I wish there was more battle in this lukewarm, superficial retelling of Billie Jean King’s match against Bobby Riggs in 1973, as women’s lib was all the rage and King fought for equal pay in the women’s tennis circuit. Alas, Directors Jonathan Dayton and Valerie Faris (Little Miss Sunshine) and the script by Simon Beaufoy refuse to be incisive.
Even as one cheers Billie Jean’s determination, integrity, and pluck, it is disheartening that for all she changed in the world of sports and beyond, the needle has not moved much to this day. I guess in a country of competitive alpha males, a woman president is still not viable, women still make less than men, and in this day and age, we still have males touting biology as a reason for female intellectual inferiority (and a president whose attitude to women is firmly rooted in the sleazy male chauvinism of the era).
[Aside: I always wonder who these entitled, insecure pricks think gave them life. They would do well to remember who pushed them out into the world.]
If the movie is effective, it’s because of the capable work of its cast. At first, sprightly Emma Stone seems too much of a waif to play Billie Jean, but Stone does a good job conveying not only King’s sense of fairness but her sharp determination and her competitiveness, as well as her sexual confusion. She’s good when she’s vulnerable and also when she’s tough. The great Andrea Riseborough plays Marilyn Barnett, Billie Jean’s first female lover, who upends her private life. Their meeting at a hair salon where Marilyn is giving Billie Jean a trim is beautifully staged and played. Steve Carell is somehow very sympathetic as Bobby Riggs, a tennis has-been who loves gimmicks and gambling. Emasculated at home by his rich wife (so good to see Elisabeth Shue back on screen), he concocts matches against women as a way to earn money and stave off oblivion. Carell is very funny in a scene at a Gamblers Anonymous meeting, but he also brings opportunistic cunning and real feeling to his character and makes him not so easy to read.

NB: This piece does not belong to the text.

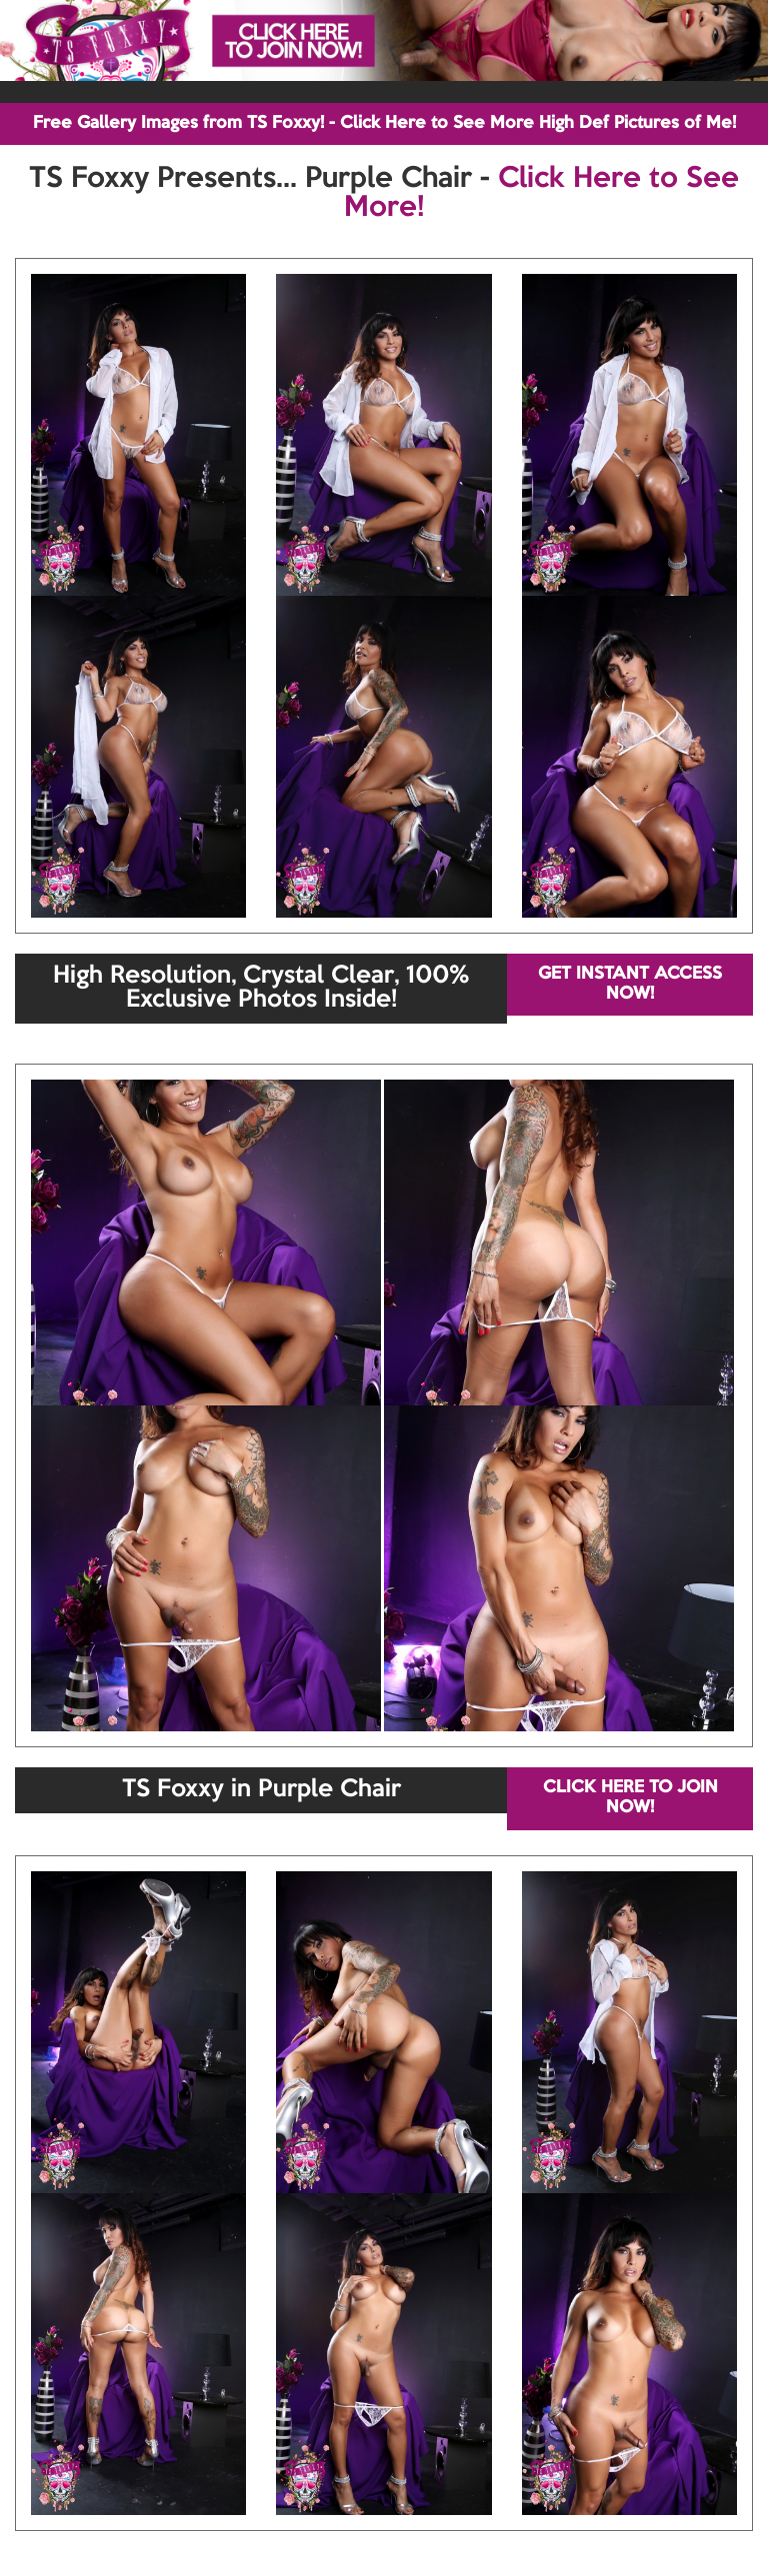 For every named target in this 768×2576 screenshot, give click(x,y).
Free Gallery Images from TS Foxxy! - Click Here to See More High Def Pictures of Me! (384, 123)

The movie captures male condescension well, from Jack Kramer (Bill Pullman), the president of the U.S. Lawn Tennis Association who pays women eight times less to play than men, to the paternalistic commentary of Howard Cosell. It reflects the cultural mores that women endured without complaint in the inevitable compliments to their cuteness, even as they were making a point for themselves. Women are always seen by men as the garnish for the main course, as eye candy, and there are several scenes in which the young women players in the Virginia Slims tournament still react politely when patronized because no one knew any better.

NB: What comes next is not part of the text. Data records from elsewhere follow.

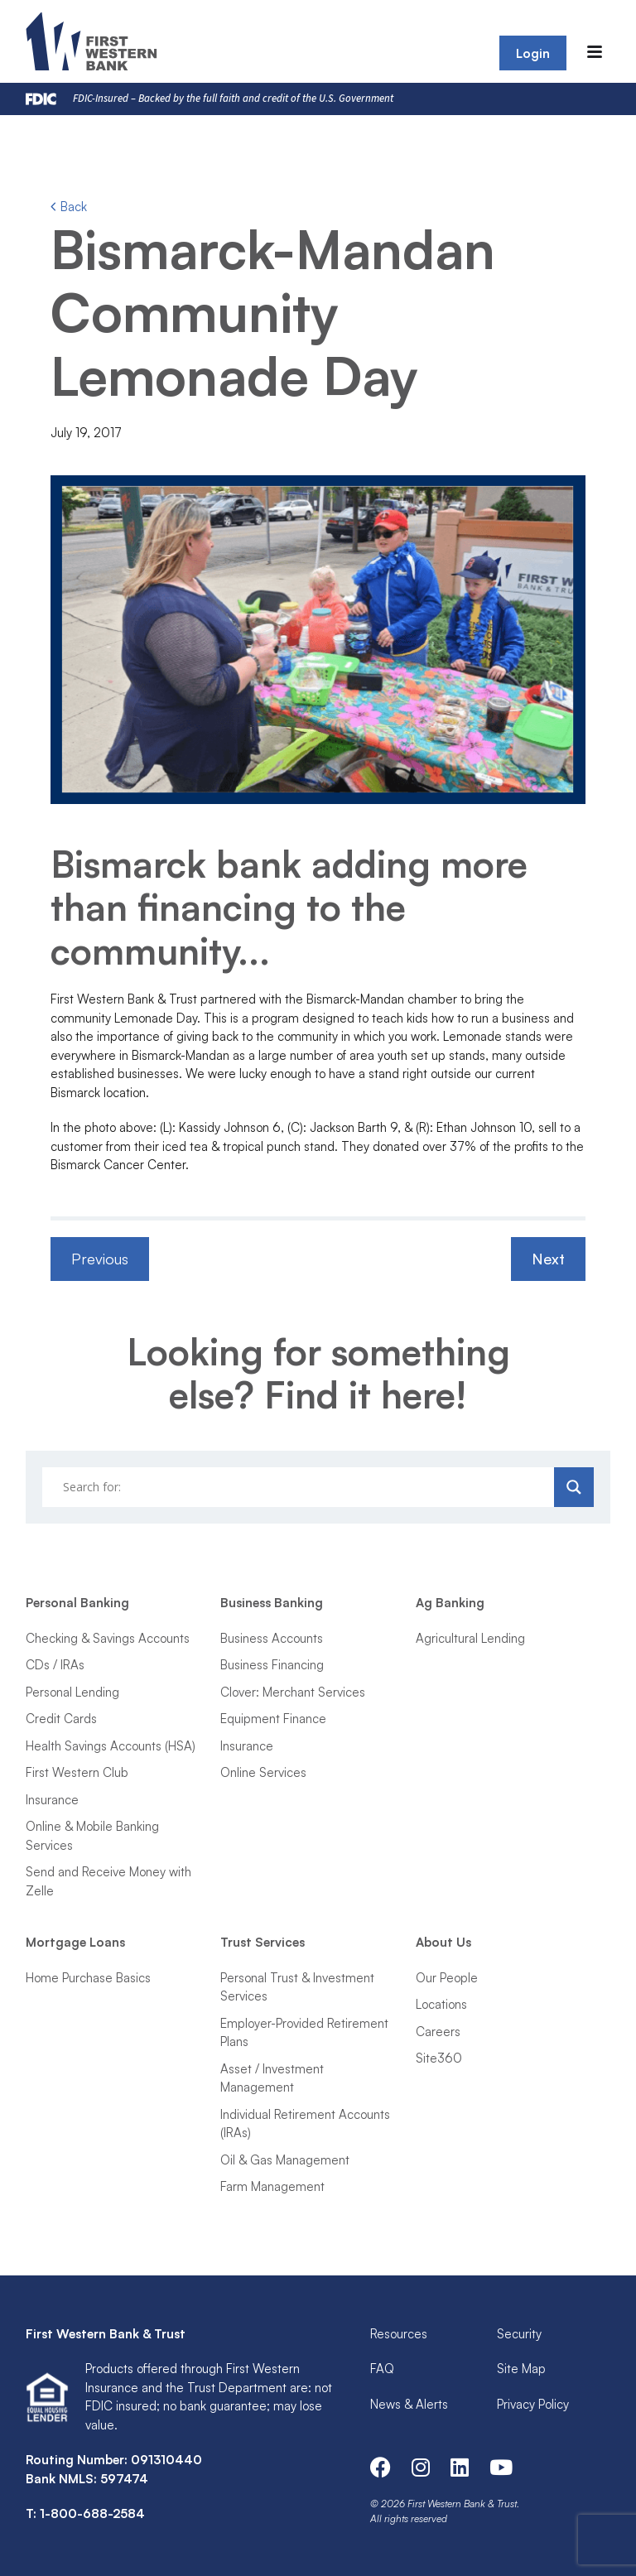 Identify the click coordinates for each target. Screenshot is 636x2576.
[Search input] (300, 1487)
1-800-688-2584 (92, 2513)
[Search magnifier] (574, 1487)
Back (69, 206)
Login (533, 53)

For King, it was doubly difficult to be a standard bearer for women’s rights, not only because she was a public figure, but also because, according to this movie, she found out she was gay while she was married (to a very understanding husband, solidly played by Austin Stowell). The movie dutifully reminds us that at the time for a successful woman to come out as gay was simply taboo. King stood to lose endorsements and the public’s respect. The film goes out of its way to semaphore its sympathies by featuring the gay designer of the women’s tennis dresses (by the way, the costumes by Mary Zophres are fantastic) as — you will excuse the pun — a fairy godfather to King. Even though he is played by the charming Alan Cumming, I didn’t need the forced, flamboyant comic relief between him and his assistant, nor his treacly speech about gay rights at the end. Watching King in turmoil over not revealing herself to her husband, her parents, and the public is eloquent enough.
It’s frustrating when movies about trailblazers choose the most conventional, crowd-pleasing route. This tale could have been a great satire. But the filmmakers use broad strokes and corny dialogue and miss the opportunity to give the topic the acerbic bite it deserves. Battle Of The Sexes is like any other “inspiring” sports movie, with a remarkable heroine instead.